A brief note on Methodology | Group and Situational interviews as a more efficient way to gather evidence

As researchers traveling to distant countries and cultures for a brief period of time we often become so hungry for information and evidence that we forget the many ways in which we can gather very valuable information without been intrusive with people's time and every day activities. Interviewing people one-on-one is one of the most common research activities in this type of research experiences, and there is a lot of value from getting one person for one full hour only giving attention to your questions and interests.

However, this comes at a price. Often times, the long interview process interrupts people daily activities and it limits the number of stories that you can gather since there is only limited available time during the day and during the trip. A nice alternative however, are the group and situational interviews where you gather an X number of people in a space where they can share their background, their motivation for taking e-skills training programs, their goals in life, and the contribution in their own lives from having basic e-skills knowledge.
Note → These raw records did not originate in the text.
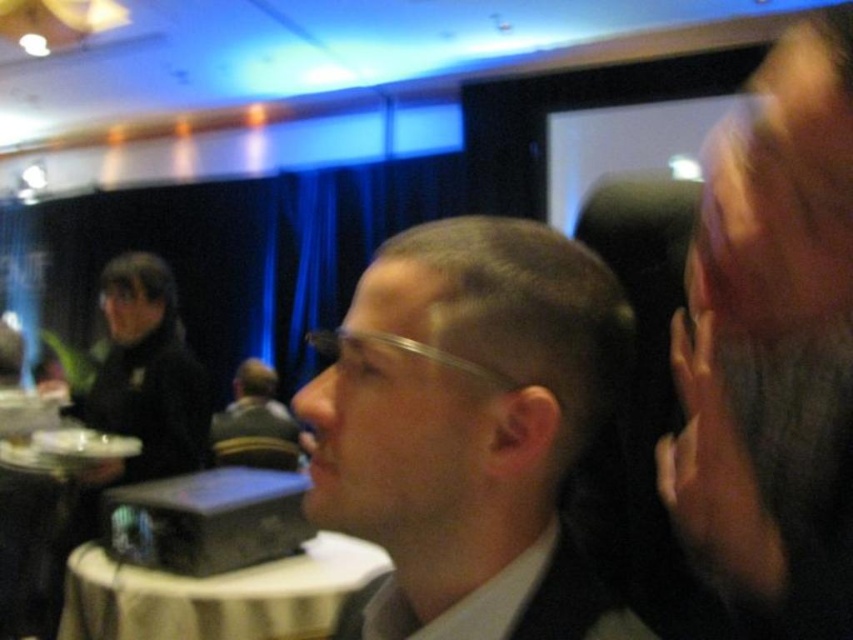 You are standing at the point labeled point (535, 618) and want to take a photo of the man in the suit using a camera that has a maximum focus range of 20 inches. Can the camera focus on him from your current position?

The distance between point (535, 618) and the camera is 18.67 inches, which is within the camera maximum focus range of 20 inches. Therefore, the camera can focus on the man in the suit from your current position.

You are standing in the room where the image was taken. There is a point at coordinates point (572, 404). Can you reach this point without moving your body?

The point (572, 404) is 19.02 inches away from you, so you can reach it without moving your body if your arm can extend that far.

You are standing in the room and want to walk towards the point closer to the camera between the two points, point (387, 442) and point (154, 630). Which point should you walk towards?

You should walk towards point (387, 442) because it is in front of point (154, 630), making it closer to the camera. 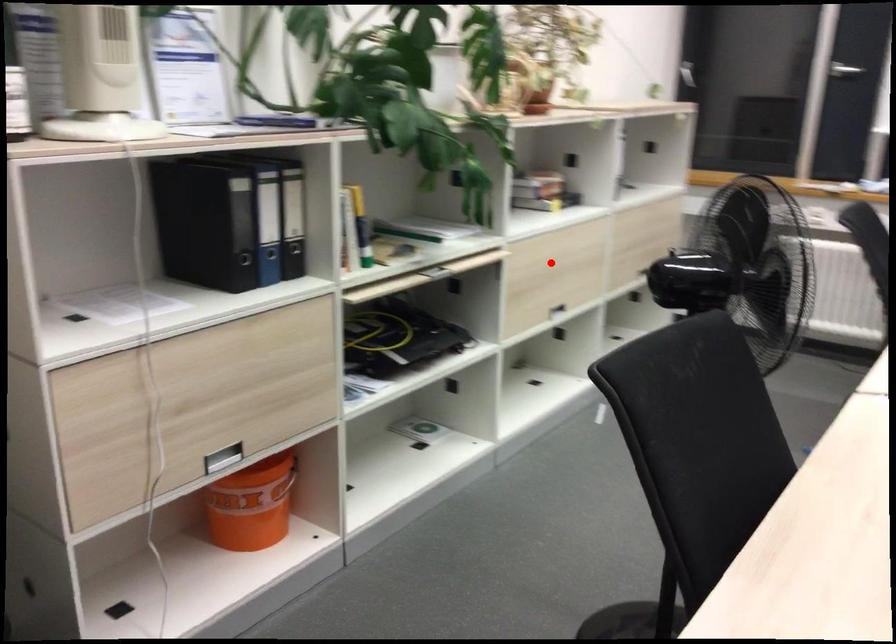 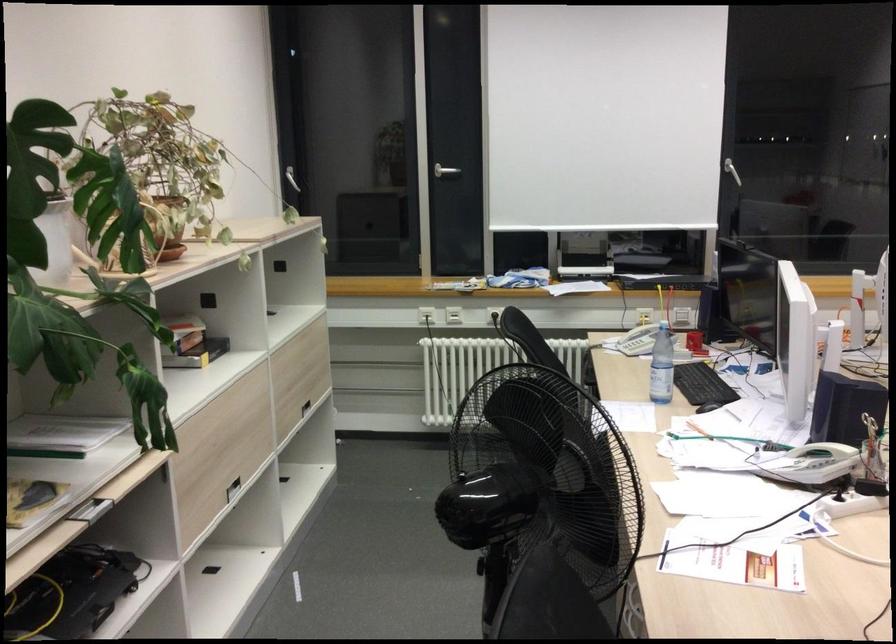 Question: A red point is marked in image1. In image2, is the corresponding 3D point closer to the camera or farther? Reply with the corresponding letter.

Choices:
 (A) The corresponding 3D point is closer.
 (B) The corresponding 3D point is farther.

Answer: (A) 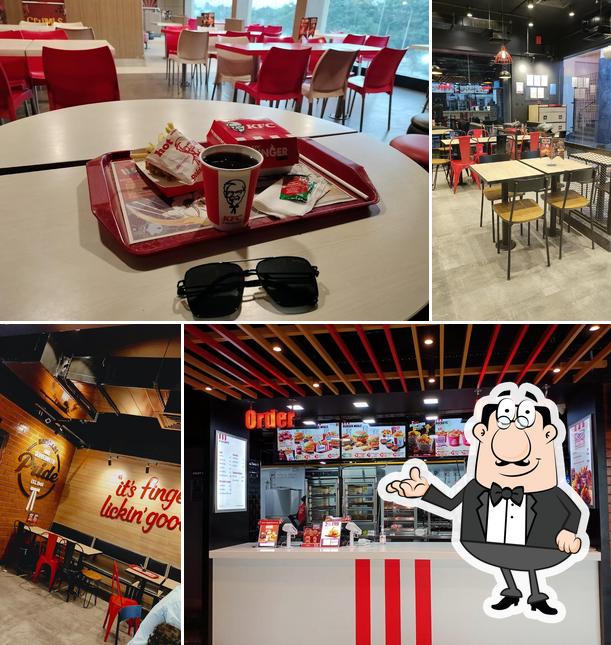 The width and height of the screenshot is (611, 645). What are the coordinates of `tray` in the screenshot? It's located at (137, 568), (143, 226). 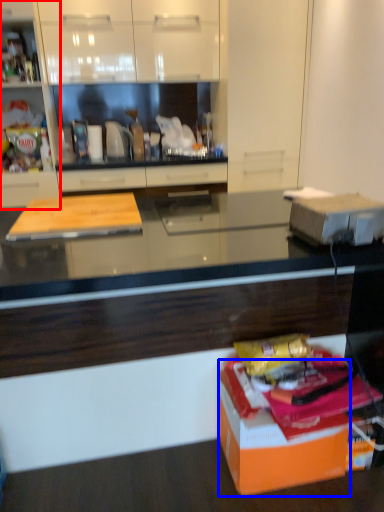 Question: Which object is further to the camera taking this photo, cabinetry (highlighted by a red box) or cardboard box (highlighted by a blue box)?

Choices:
 (A) cabinetry
 (B) cardboard box

Answer: (A) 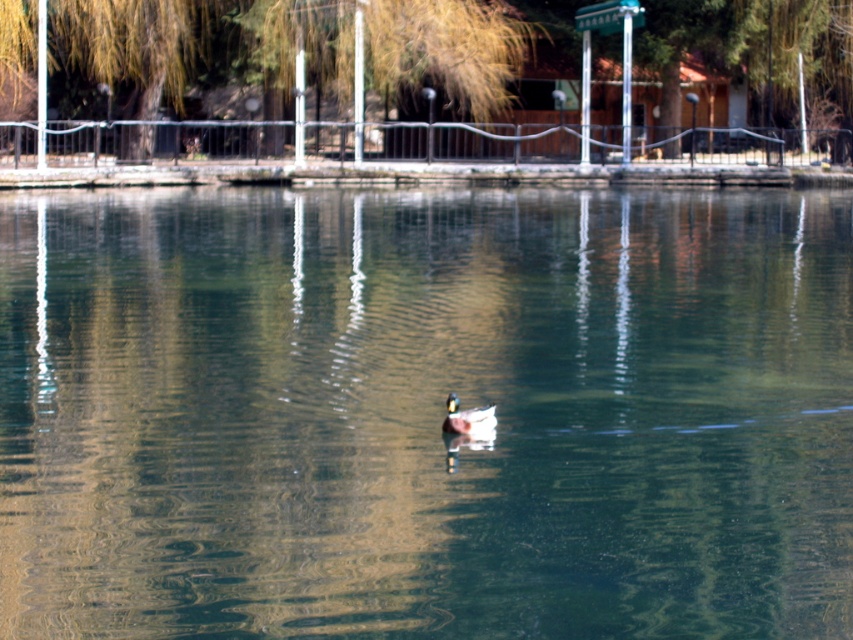 Is clear water at duck center wider than green glossy duck at center?

Yes, clear water at duck center is wider than green glossy duck at center.

Who is positioned more to the left, clear water at duck center or green glossy duck at center?

From the viewer's perspective, green glossy duck at center appears more on the left side.

Where is `clear water at duck center`? clear water at duck center is located at coordinates (425, 413). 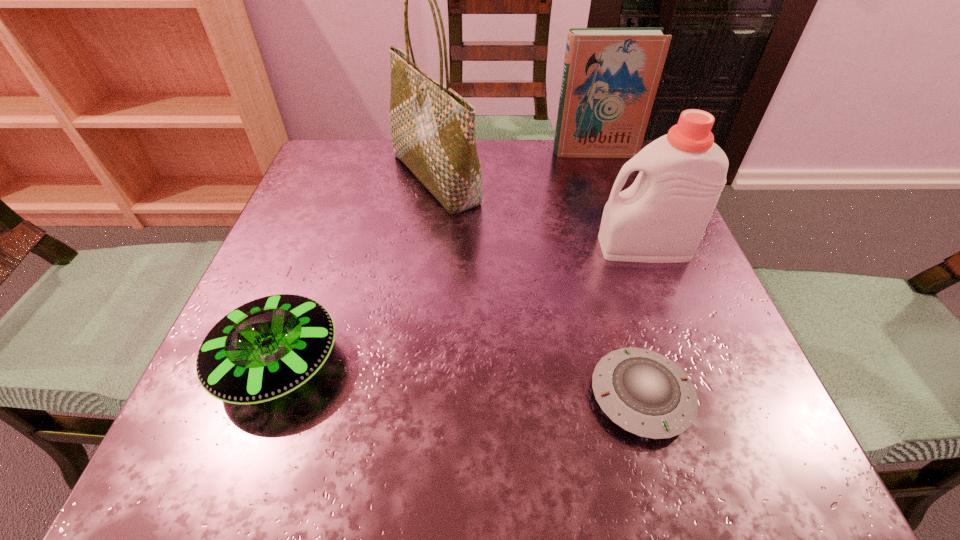 The width and height of the screenshot is (960, 540). What are the coordinates of `vacant space located on the handle side of the third nearest object` in the screenshot? It's located at (410, 247).

At what (x,y) coordinates should I click in order to perform the action: click on free space located on the handle side of the third nearest object. Please return your answer as a coordinate pair (x, y). This screenshot has height=540, width=960. Looking at the image, I should click on (504, 247).

At what (x,y) coordinates should I click in order to perform the action: click on vacant space located 0.360m on the handle side of the third nearest object. Please return your answer as a coordinate pair (x, y). The image size is (960, 540). Looking at the image, I should click on (398, 247).

You are a GUI agent. You are given a task and a screenshot of the screen. Output one action in this format:
    pyautogui.click(x=<x>, y=<y>)
    Task: Click on the vacant space situated 0.130m on the back of the left saucer
    
    Given the screenshot: What is the action you would take?
    pyautogui.click(x=318, y=257)

This screenshot has width=960, height=540. I want to click on blank area located on the back of the shorter saucer, so click(x=606, y=271).

Locate an element on the screen. This screenshot has width=960, height=540. shopping bag present at the far edge is located at coordinates (432, 127).

Where is `hardback book that is at the far edge`? hardback book that is at the far edge is located at coordinates tap(610, 77).

The image size is (960, 540). Identify the location of object that is positioned at the left edge. (265, 349).

Locate an element on the screen. The image size is (960, 540). hardback book that is at the right edge is located at coordinates (610, 77).

Identify the location of detergent located at the right edge. (661, 218). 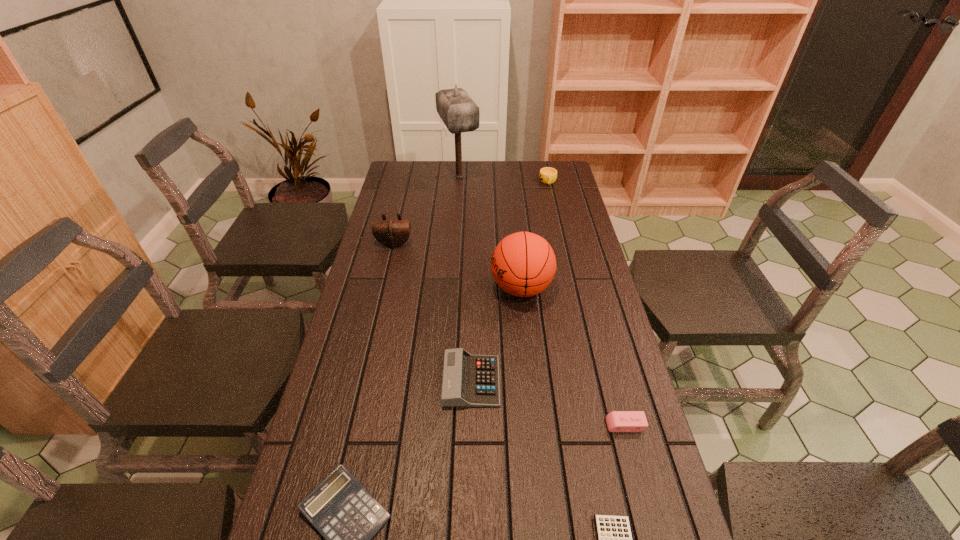 Where is `vacant space that satisfies the following two spatial constraints: 1. with the flap open on the third farthest object; 2. on the right side of the fifth farthest object`? The image size is (960, 540). vacant space that satisfies the following two spatial constraints: 1. with the flap open on the third farthest object; 2. on the right side of the fifth farthest object is located at coordinates (362, 381). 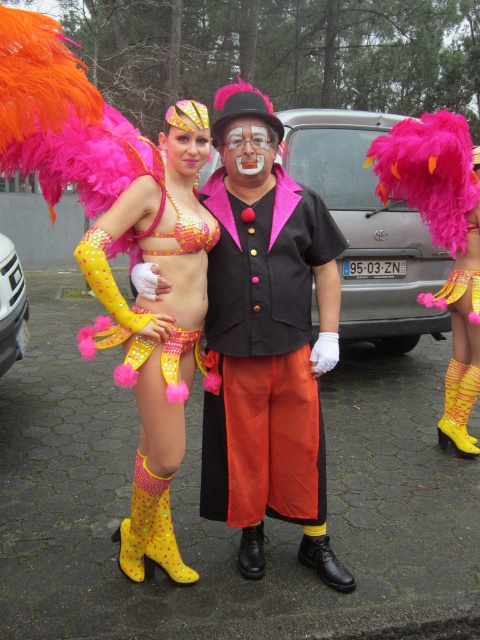 You are a costume designer assessing the spatial arrangement of the costumes in the image. Which object has a greater width between the matte yellow costume at center and the matte yellow sequined bikini top at center?

The matte yellow costume at center has a greater width than the matte yellow sequined bikini top at center according to the description.

You are a photographer trying to capture the matte yellow sequined bikini top at center in your shot. Based on its position coordinates, where exactly should you aim your camera?

The matte yellow sequined bikini top at center is located at point [156,324], so aim your camera at those coordinates to capture it. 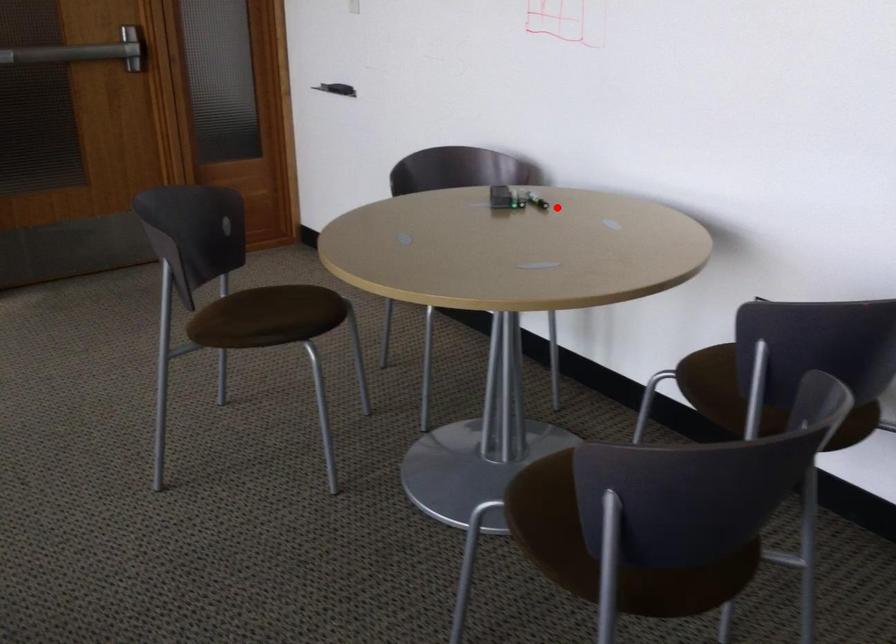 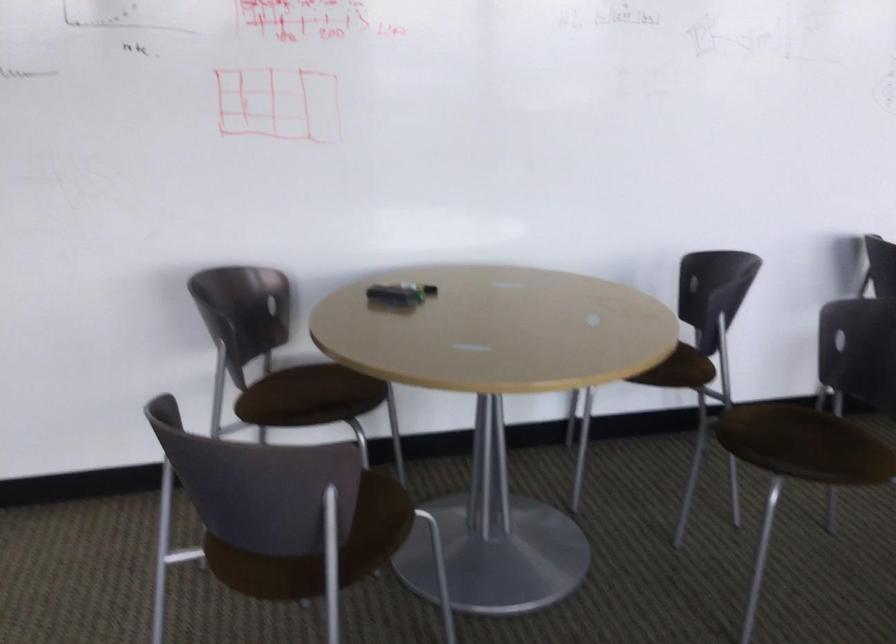 Find the pixel in the second image that matches the highlighted location in the first image.

(433, 290) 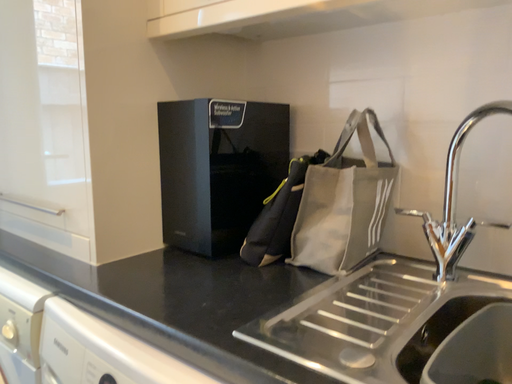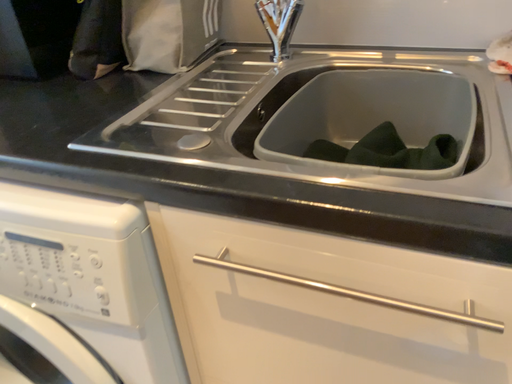 Question: How did the camera likely rotate when shooting the video?

Choices:
 (A) rotated right
 (B) rotated left

Answer: (A) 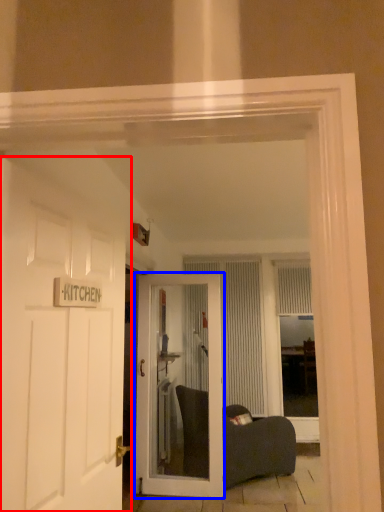 Question: Among these objects, which one is nearest to the camera, door (highlighted by a red box) or door (highlighted by a blue box)?

Choices:
 (A) door
 (B) door

Answer: (A) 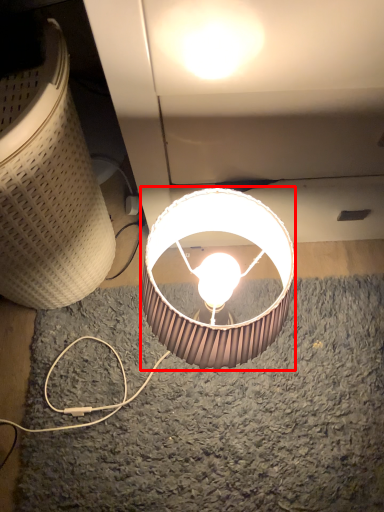 Question: From the image, what is the correct spatial relationship of lamp (annotated by the red box) in relation to lamp?

Choices:
 (A) right
 (B) left

Answer: (A)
I had done some group interviews before, but during the trip to Poland group and situational interviews became the norm more than the exception, and I must say it was very productive and uniquely valuable way for me to understand culture, locality, perception of technology, sense of community, etc. Walking with volunteer trainers from the IRB program around Bialystok, gathering a group if senior trainees to discuss their experiences, their stories, talking to a group of disabled people while in a break from their ECDL training, sharing dinner, etc., gave me such a thorough understanding of these programs, of the many stories, of the many paths of life that bring people together that I couldn't have gotten through individual interviews alone.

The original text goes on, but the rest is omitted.